1. plug in phone & turn on
2. Run devmgt.msc (should see the phone under mobile devices with error)
3. double click on device
4 drive tab
5 install driver
6 check "install from specific location."
7 click "Don't search, I will choose the drive to install."
8 Should see list with two items:
An MTp driver
An USB driver
9. IMPORTANT - Chose the USB driver first
10. Ignore error message
11 repeat and install MTP driver this time

Don't know why, but this fixed my problem. Now I need software to sync my contact list. Any thoughts?

george


----------



## saty.martin

*Re: Samsung Trance "MTP" Device won't start (code 10)*

contact to your friend and relative who has this type of phone and connected with PC


----------



## krisitehall

*Re: Samsung Trance "MTP" Device won't start (code 10)*

I am having the same problem with mine. I have a Dell 8300 running XP 32 bit. I have tried so many drivers and troubleshooters, not to mention forums. I called verizon, they sent me to samsung who still couldn't help. Everyone says our pc's should have the driver built in. I also did all my updates as well and still nothing. I can say that when I install it as the usb and then the mtp, it does connect for about 45 seconds, then disconnects and goes back to the error code 10 again. I'm so tired of it. I've had this phone since it was released and the only way I have sync'd anything was either by speed syncing in the 45 seconds its connected or by putting the music on my mini sd. :upset:


----------



## Garnet Avi

*Re: Samsung Trance "MTP" Device won't start (code 10)*

I have this problem, seems to be a recurring issue despite no activity here since Sept.
When I first plugged my phone in, it had the appropriate response of running the hardware wizard. It showed up on WMP as having 800MB despite having a 4GB SD card inserted, so I fiddled with it. Then, every subsequent attempt to reaccess it showed no acknowledgment it was plugged in minus the battery charging. So, I searched for the problem in google.
After reading this thread and a similar, I had several observations:
1. Phone companies are bad on customer service on non-high-end phones
2. We all seem to have XP (maybe even Pro, although I don't see how that'd make a difference)
3. The drivers didn't seem to install correctly and need to be reinstalled.
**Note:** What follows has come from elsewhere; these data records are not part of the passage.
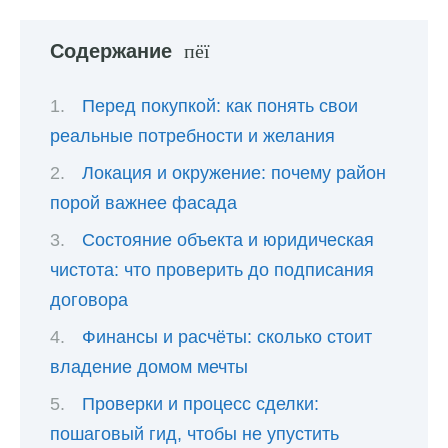
Содержание
Перед покупкой: как понять свои
реальные потребности и желания
Локация и окружение: почему район
порой важнее фасада
Состояние объекта и юридическая
чистота: что проверить до подписания
договора
Финансы и расчёты: сколько стоит
владение домом мечты
Проверки и процесс сделки:
пошаговый гид, чтобы не упустить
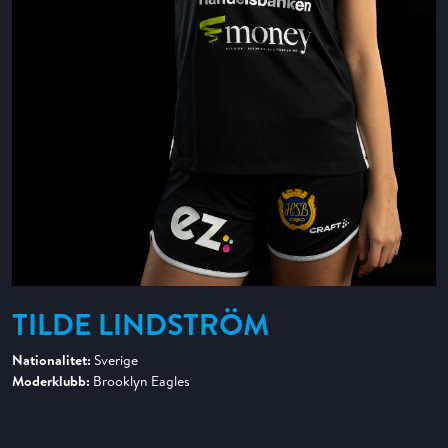
TILDE LINDSTRÖM
Nationalitet:
Sverige
Moderklubb:
Brooklyn Eagles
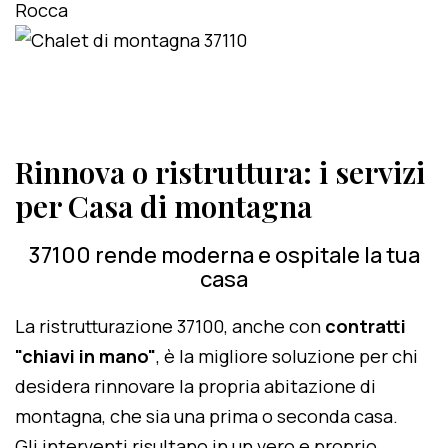
Rinnova o ristruttura: i servizi
per Casa di montagna
37100 rende moderna e ospitale la tua
casa
La ristrutturazione 37100, anche con
contratti
"chiavi in mano"
, è la migliore soluzione per chi
desidera rinnovare la propria abitazione di
montagna, che sia una prima o seconda casa.
Gli interventi risultano in un vero e proprio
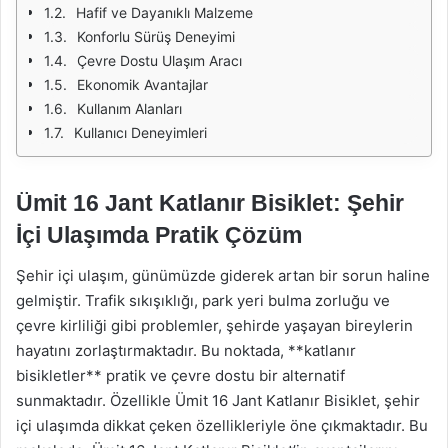
Hafif ve Dayanıklı Malzeme
Konforlu Sürüş Deneyimi
Çevre Dostu Ulaşım Aracı
Ekonomik Avantajlar
Kullanım Alanları
Kullanıcı Deneyimleri
Ümit 16 Jant Katlanır Bisiklet: Şehir
İçi Ulaşımda Pratik Çözüm
Şehir içi ulaşım, günümüzde giderek artan bir sorun haline
gelmiştir. Trafik sıkışıklığı, park yeri bulma zorluğu ve
çevre kirliliği gibi problemler, şehirde yaşayan bireylerin
hayatını zorlaştırmaktadır. Bu noktada, **katlanır
bisikletler** pratik ve çevre dostu bir alternatif
sunmaktadır. Özellikle Ümit 16 Jant Katlanır Bisiklet, şehir
içi ulaşımda dikkat çeken özellikleriyle öne çıkmaktadır. Bu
Since I know no way of doing this manually (I'm decent at computers, but I don't know how to search out the correct file), I did a system restore. Then I did this:


gsmathe said:


> 5 install driver
> 6 check "install from specific location."
> 7 click "Don't search, I will choose the drive to install."
> 8 Should see list with two items:
> An MTp driver
> An USB driver
> 9. IMPORTANT - Chose the USB driver first
> 10. Ignore error message
> 11 repeat and install MTP driver this time


So far I have gotten the device to show up in WMP with my SD card capacity listed. I have gotten more than the 45 sec. mentioned by another poster and successful put almost 2 GB of music onto the phone.
I was almost afraid to unplug it, but doing so and the reconnecting it worked out okay. 
I believe that I've fixed my problem, but I'll keep you updated if it stops working or something. I hope my comments helped all of you as yours did me.
~Avi


----------



## dai

*Re: Samsung Trance "MTP" Device won't start (code 10)*

glad you appear to have it sorted and posting your fix for the problem

i will mark it solved,if it re=occurs post back here


----------



## lilahblair

This does not help me. My phone is a samsung trance and when i plug it into the front usb drive it says "connect to the pc" but the only option the phone gives me is to disconnect. pressing the music button does nothing. there are no pop-ups when i plug the phone into the computer.


----------